Required work: Each line of the records that holds the word "droite" should be copied out.

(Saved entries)
=-=-=

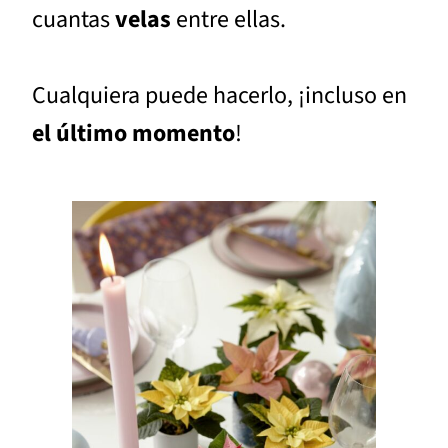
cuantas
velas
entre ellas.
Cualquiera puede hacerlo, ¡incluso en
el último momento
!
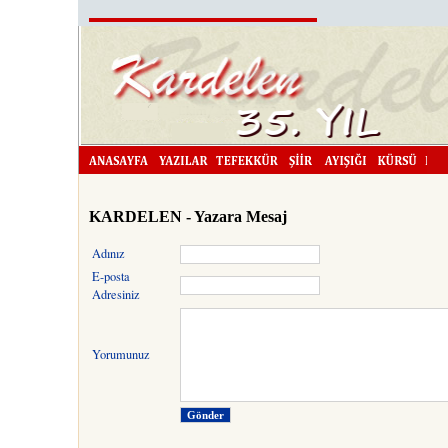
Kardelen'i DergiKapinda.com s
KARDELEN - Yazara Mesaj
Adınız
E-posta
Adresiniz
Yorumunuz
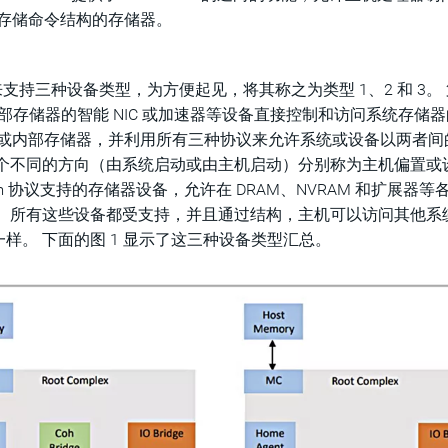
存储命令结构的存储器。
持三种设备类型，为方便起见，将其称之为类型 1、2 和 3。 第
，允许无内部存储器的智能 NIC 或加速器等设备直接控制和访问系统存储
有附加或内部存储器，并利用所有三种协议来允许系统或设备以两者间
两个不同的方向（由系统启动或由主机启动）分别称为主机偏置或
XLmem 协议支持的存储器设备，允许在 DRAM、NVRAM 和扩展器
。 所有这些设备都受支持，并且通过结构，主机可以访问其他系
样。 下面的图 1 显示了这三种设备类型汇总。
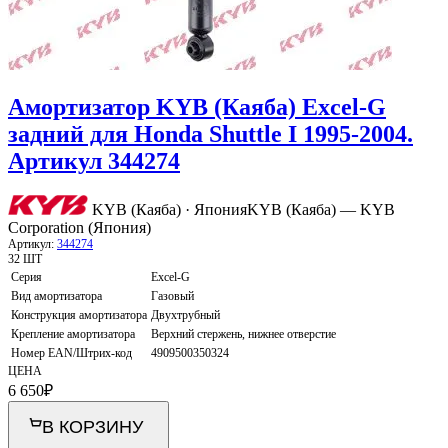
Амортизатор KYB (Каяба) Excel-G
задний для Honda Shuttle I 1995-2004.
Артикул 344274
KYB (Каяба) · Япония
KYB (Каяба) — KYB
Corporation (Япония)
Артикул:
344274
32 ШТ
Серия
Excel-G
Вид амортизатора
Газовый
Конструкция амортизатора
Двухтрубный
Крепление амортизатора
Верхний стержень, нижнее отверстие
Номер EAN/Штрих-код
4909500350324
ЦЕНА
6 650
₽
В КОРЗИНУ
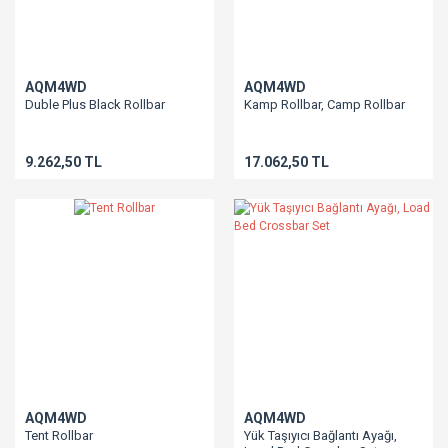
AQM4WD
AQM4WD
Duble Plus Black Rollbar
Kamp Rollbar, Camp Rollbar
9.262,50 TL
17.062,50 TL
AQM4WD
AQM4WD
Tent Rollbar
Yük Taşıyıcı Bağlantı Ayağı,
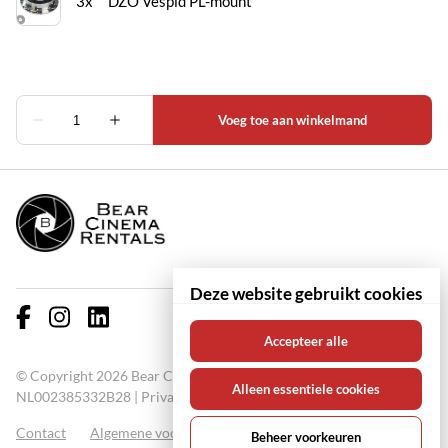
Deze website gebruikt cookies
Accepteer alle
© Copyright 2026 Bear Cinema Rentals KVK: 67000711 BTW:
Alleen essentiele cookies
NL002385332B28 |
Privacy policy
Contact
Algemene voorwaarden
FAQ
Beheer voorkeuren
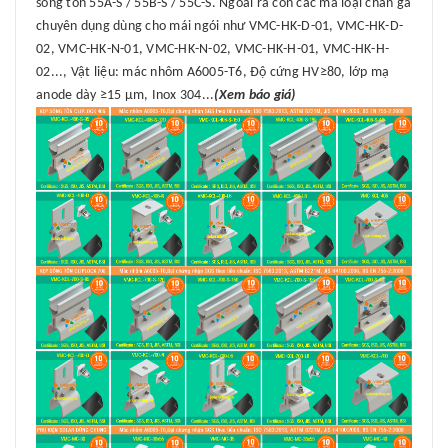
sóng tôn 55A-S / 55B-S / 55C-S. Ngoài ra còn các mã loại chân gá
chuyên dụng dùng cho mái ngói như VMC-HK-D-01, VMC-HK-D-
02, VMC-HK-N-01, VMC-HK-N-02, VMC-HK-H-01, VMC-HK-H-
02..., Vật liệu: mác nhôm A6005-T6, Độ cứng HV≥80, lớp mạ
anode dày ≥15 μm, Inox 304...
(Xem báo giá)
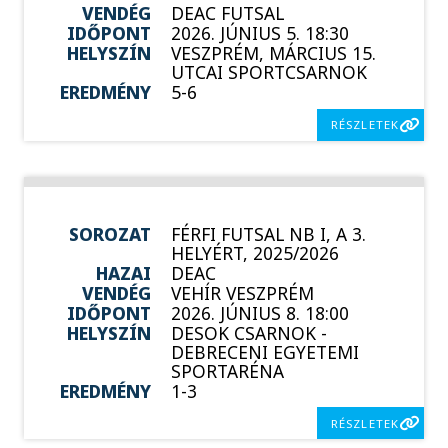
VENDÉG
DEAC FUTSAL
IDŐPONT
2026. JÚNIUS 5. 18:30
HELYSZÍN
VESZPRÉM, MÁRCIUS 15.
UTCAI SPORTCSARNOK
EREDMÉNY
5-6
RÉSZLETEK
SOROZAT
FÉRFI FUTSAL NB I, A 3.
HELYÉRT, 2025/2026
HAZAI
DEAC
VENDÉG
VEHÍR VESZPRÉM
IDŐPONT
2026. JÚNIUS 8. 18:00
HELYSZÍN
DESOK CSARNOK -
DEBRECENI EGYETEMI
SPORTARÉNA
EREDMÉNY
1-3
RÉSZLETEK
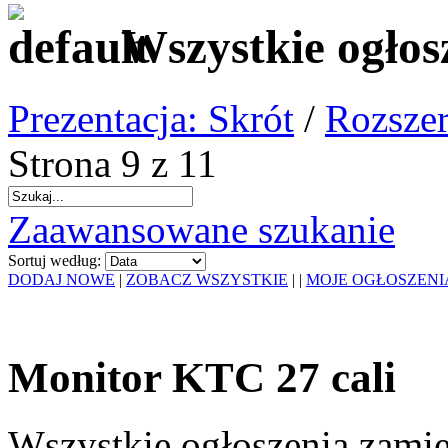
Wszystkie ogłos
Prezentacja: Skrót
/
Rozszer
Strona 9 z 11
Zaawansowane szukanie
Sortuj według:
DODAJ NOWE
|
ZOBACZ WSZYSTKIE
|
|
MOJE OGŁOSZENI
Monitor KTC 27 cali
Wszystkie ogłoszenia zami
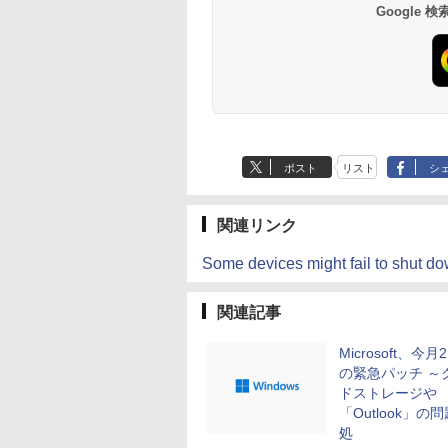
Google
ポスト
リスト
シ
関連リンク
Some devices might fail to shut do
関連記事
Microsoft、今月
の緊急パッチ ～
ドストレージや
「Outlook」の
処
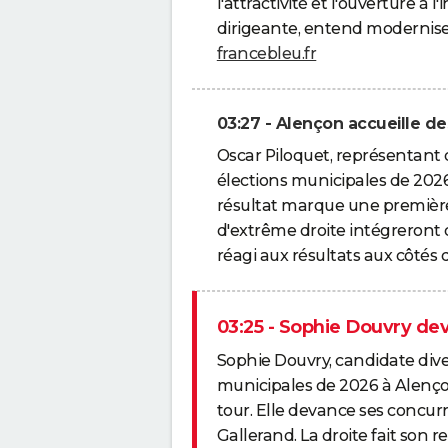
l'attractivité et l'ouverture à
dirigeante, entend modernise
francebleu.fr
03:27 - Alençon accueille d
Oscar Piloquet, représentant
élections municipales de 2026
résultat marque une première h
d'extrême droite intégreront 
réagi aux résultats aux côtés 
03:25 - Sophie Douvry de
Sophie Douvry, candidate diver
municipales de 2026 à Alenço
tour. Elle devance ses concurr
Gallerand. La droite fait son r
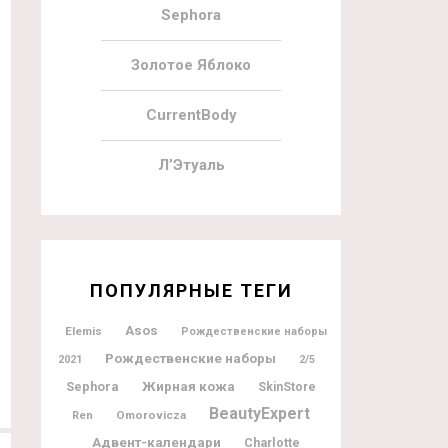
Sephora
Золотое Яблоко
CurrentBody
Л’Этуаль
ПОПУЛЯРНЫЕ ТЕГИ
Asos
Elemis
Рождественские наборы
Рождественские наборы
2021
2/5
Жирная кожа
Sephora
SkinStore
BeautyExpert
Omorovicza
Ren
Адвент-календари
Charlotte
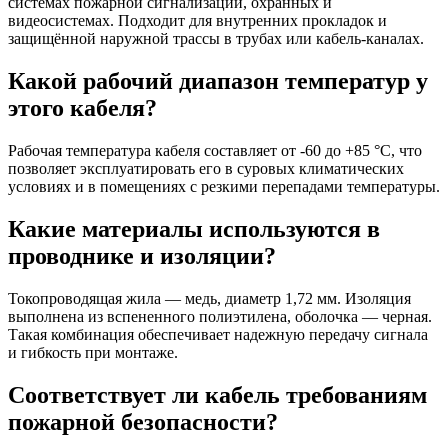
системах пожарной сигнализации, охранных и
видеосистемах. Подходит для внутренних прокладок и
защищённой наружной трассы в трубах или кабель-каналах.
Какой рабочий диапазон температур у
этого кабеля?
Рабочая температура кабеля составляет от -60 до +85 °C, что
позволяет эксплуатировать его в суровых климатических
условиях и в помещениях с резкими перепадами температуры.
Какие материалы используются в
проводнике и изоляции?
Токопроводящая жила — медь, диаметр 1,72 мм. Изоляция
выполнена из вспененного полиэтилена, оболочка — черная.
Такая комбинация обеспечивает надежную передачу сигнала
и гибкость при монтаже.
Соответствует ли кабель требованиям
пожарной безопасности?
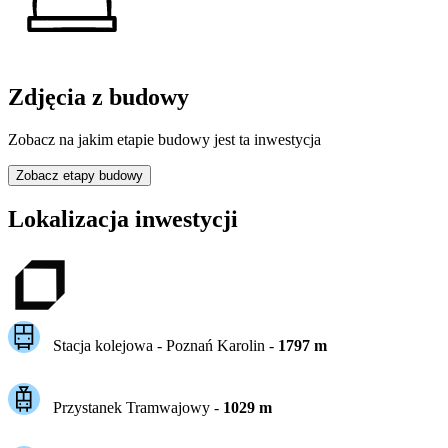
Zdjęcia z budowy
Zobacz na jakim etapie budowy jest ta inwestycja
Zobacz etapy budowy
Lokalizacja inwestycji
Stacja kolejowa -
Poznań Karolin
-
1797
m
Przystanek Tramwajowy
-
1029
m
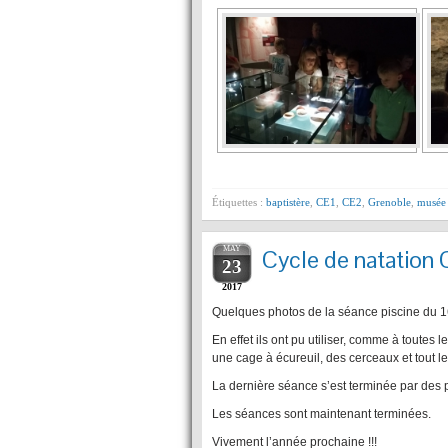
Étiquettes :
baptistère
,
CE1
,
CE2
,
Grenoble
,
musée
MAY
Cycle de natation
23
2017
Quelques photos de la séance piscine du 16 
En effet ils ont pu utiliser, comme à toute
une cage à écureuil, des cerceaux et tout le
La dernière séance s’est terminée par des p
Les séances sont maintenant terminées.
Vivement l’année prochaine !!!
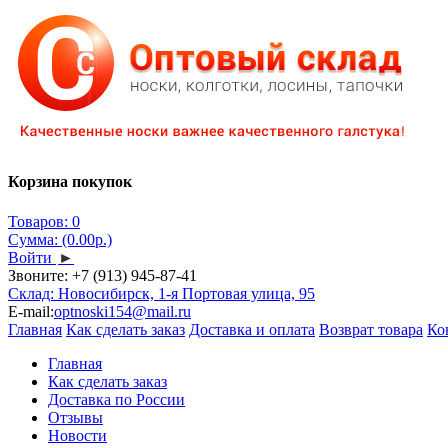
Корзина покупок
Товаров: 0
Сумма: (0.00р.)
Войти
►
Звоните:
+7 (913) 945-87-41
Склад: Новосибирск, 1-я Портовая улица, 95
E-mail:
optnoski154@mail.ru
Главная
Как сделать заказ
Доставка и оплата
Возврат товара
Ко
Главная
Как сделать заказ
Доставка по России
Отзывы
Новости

=-=-=

Task result:
d'extrême droite intégreront 
Gallerand. La droite fait son r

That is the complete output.